**Directions**
Would you give the number of lines in the entries that contain the word "each"? Nothing else is needed.

**Data shown**
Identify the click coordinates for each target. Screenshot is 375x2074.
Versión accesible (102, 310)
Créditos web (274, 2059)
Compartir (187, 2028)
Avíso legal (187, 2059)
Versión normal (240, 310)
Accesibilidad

--

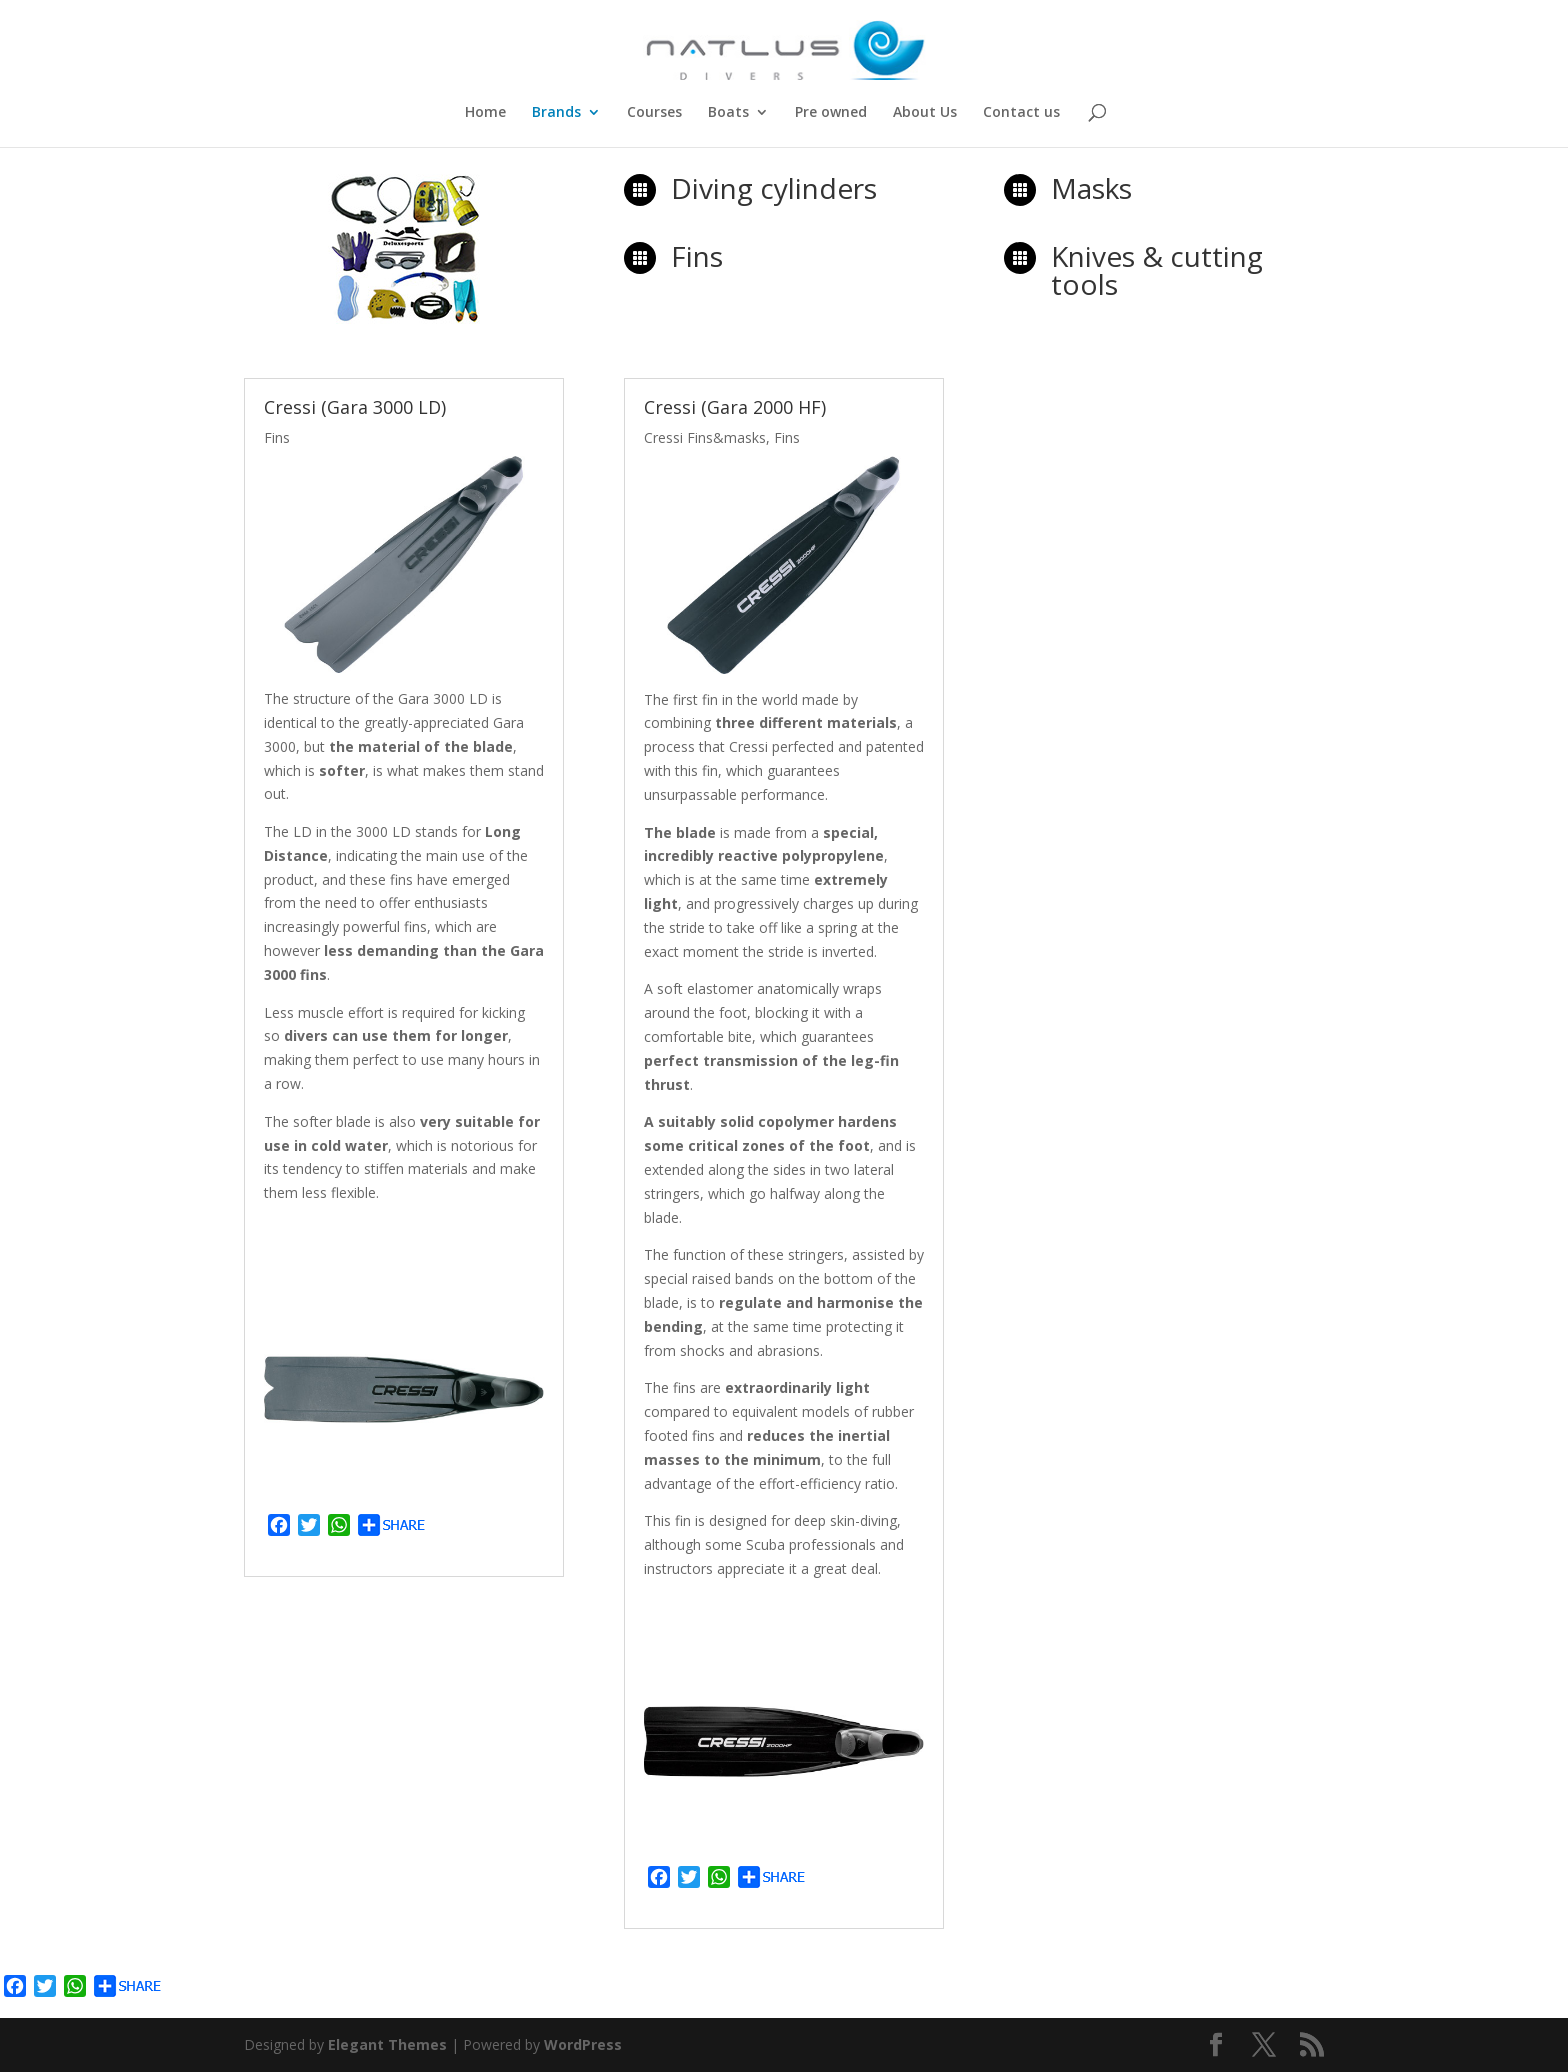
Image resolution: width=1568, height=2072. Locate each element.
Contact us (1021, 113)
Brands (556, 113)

**Expected answer**
2